Joëlle Dautricourt: The Book of the Happy Writing

HUC-JIR Museum,
One West 4th Street (betw Broadway and Mercer St), New York, NY 10012

Opening Reception May 16, 5 - 7:30 pm

Program: “France and the Jews” at 6:30 pm

Richard Bernstein, New York Times book critic and former Paris bureau chief
Andrea Baumann Lustig, President, A.R.I.F.-Association for the Restoration of Jewish Works and Institutions in France
Joëlle Dautricourt, Artist 
 
RSVP: hucjirmuseum@huc.edu or 212-824-2298 • Photo ID required



Hours: Mon - Thurs 9 am to 5 pm; Friday, 9 am to 3 pm. 
May 16- July 31, 2012
  
Joëlle Dautricourt expresses the mystical, symbolic, and divine forces within the 22 letters of the Hebrew alphabet in works evoking Holocaust memory and joyful freedom. The Book of Happy Writing was recently exhibited at the Musée d’art et d’histoire du Judaïsme in Paris.

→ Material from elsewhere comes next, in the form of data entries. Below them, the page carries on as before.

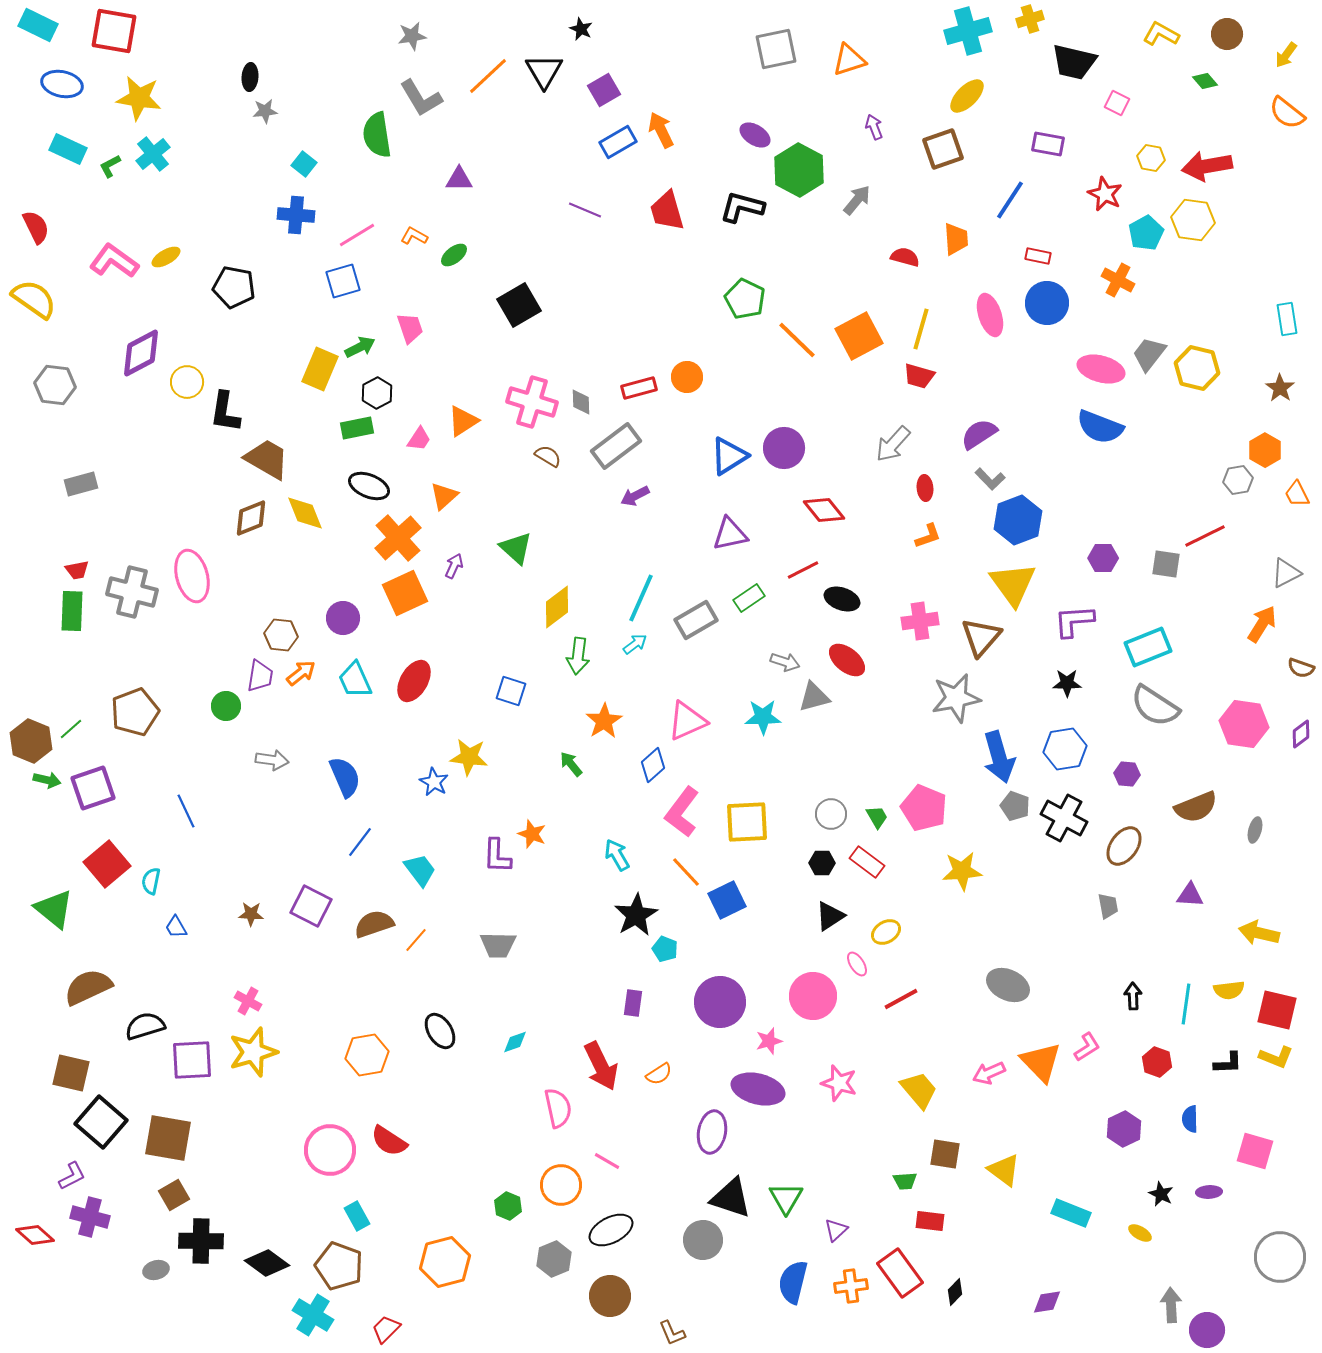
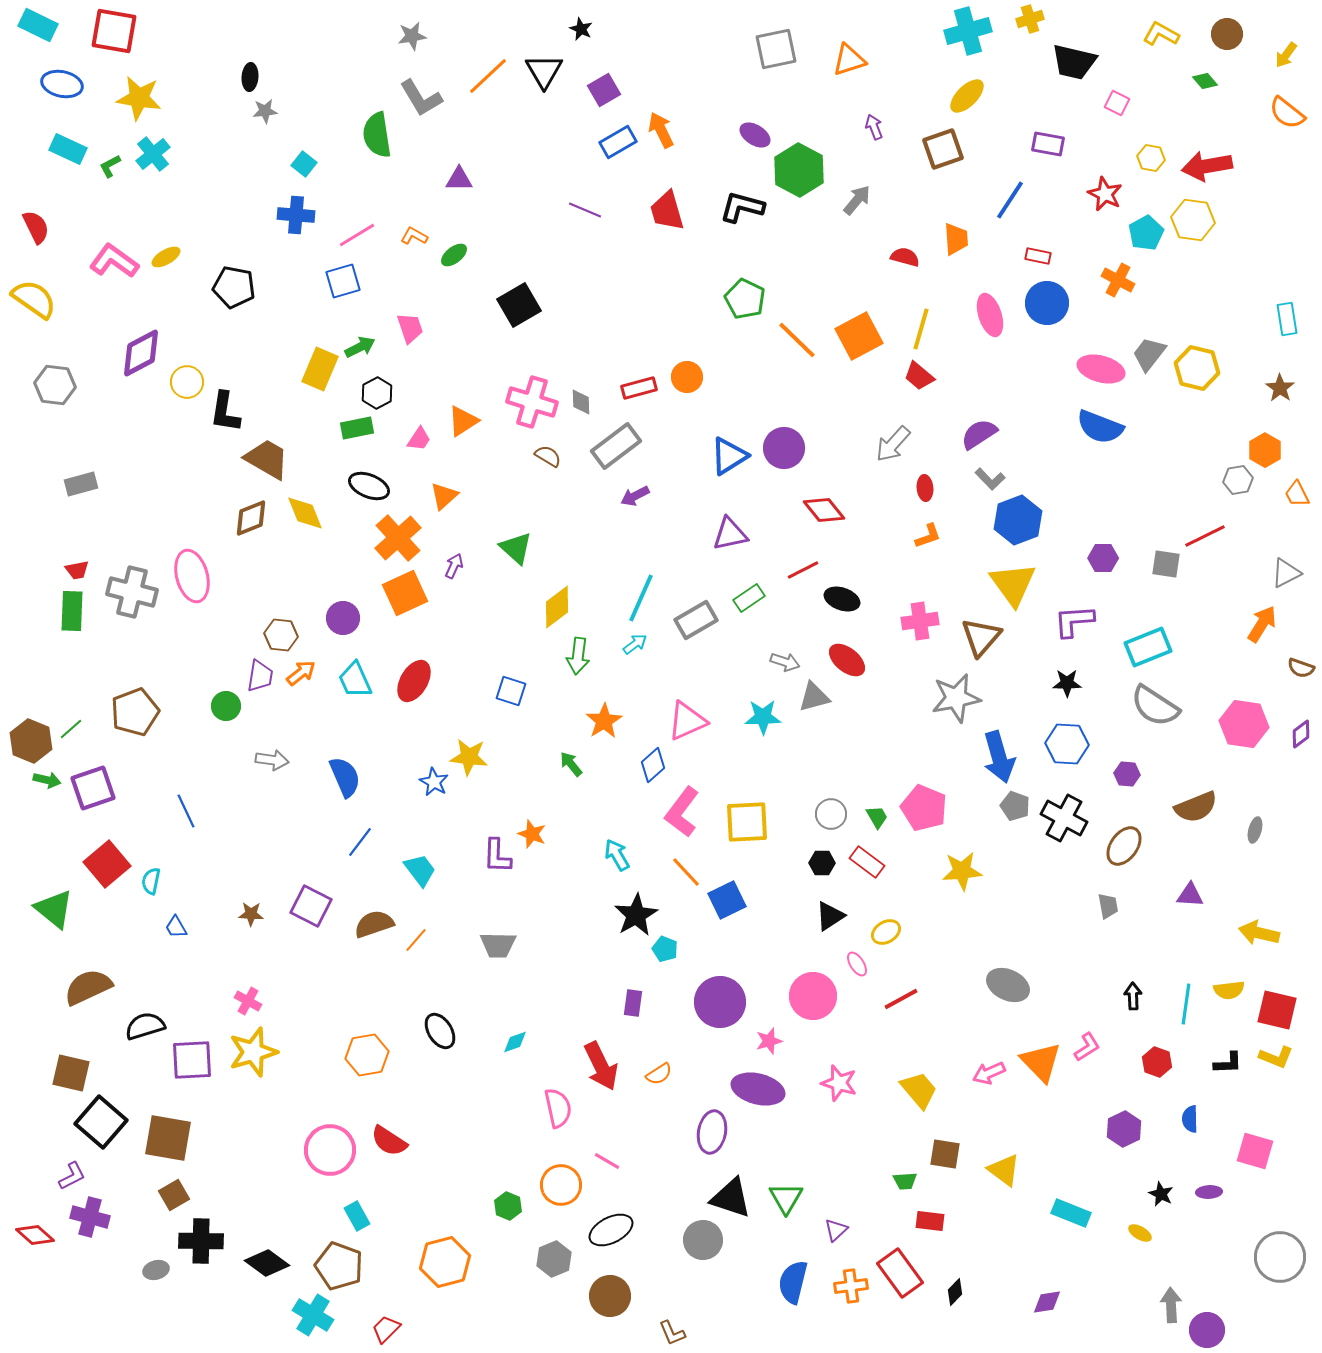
red trapezoid at (919, 376): rotated 24 degrees clockwise
blue hexagon at (1065, 749): moved 2 px right, 5 px up; rotated 12 degrees clockwise
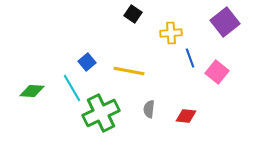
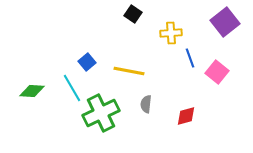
gray semicircle: moved 3 px left, 5 px up
red diamond: rotated 20 degrees counterclockwise
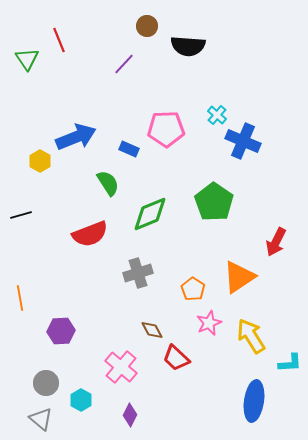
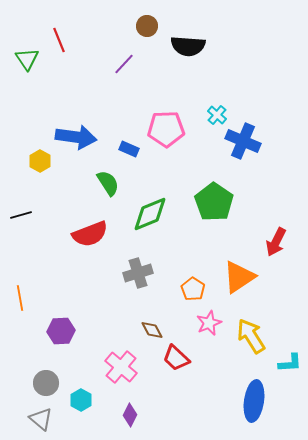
blue arrow: rotated 30 degrees clockwise
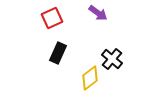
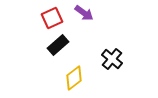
purple arrow: moved 14 px left
black rectangle: moved 8 px up; rotated 25 degrees clockwise
yellow diamond: moved 16 px left
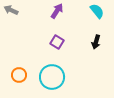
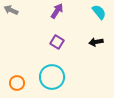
cyan semicircle: moved 2 px right, 1 px down
black arrow: rotated 64 degrees clockwise
orange circle: moved 2 px left, 8 px down
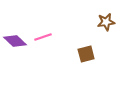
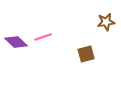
purple diamond: moved 1 px right, 1 px down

Dautricourt is a Paris born graphic artist and sculptor. She explores Jewish writing and its graphic poetry along two lines: avant-garde modern books and Hebrew typography and calligraphy. Her latest creation, Le Livre de l'Écriture Heureuse (The Book of the Happy Writing), was inspired by the second verse of Psalm 45: "My tongue is the pen of an expert scribe." Traced by hand and then scanned from Hebrew or Yiddish fonts, the letters are the only material used by this artist in both her research and her experiments. The computer, replacing the pen and ink used for centuries, offers her new ways of writing.